* [Records for this exercise]:

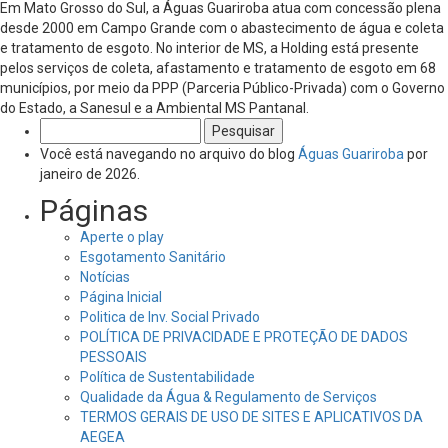
Em Mato Grosso do Sul, a Águas Guariroba atua com concessão plena
desde 2000 em Campo Grande com o abastecimento de água e coleta
e tratamento de esgoto. No interior de MS, a Holding está presente
pelos serviços de coleta, afastamento e tratamento de esgoto em 68
municípios, por meio da PPP (Parceria Público-Privada) com o Governo
do Estado, a Sanesul e a Ambiental MS Pantanal.
Pesquisar
por:
Você está navegando no arquivo do blog
Águas Guariroba
por
janeiro de 2026.
Páginas
Aperte o play
Esgotamento Sanitário
Notícias
Página Inicial
Politica de Inv. Social Privado
POLÍTICA DE PRIVACIDADE E PROTEÇÃO DE DADOS
PESSOAIS
Política de Sustentabilidade
Qualidade da Água & Regulamento de Serviços
TERMOS GERAIS DE USO DE SITES E APLICATIVOS DA
AEGEA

* [The task]: Set down, word for word, every line from the line that holds "Esgotamento Sanitário" to the end of the entries above, including both ends.

* [Output for this task]:
Esgotamento Sanitário
Notícias
Página Inicial
Politica de Inv. Social Privado
POLÍTICA DE PRIVACIDADE E PROTEÇÃO DE DADOS
PESSOAIS
Política de Sustentabilidade
Qualidade da Água & Regulamento de Serviços
TERMOS GERAIS DE USO DE SITES E APLICATIVOS DA
AEGEA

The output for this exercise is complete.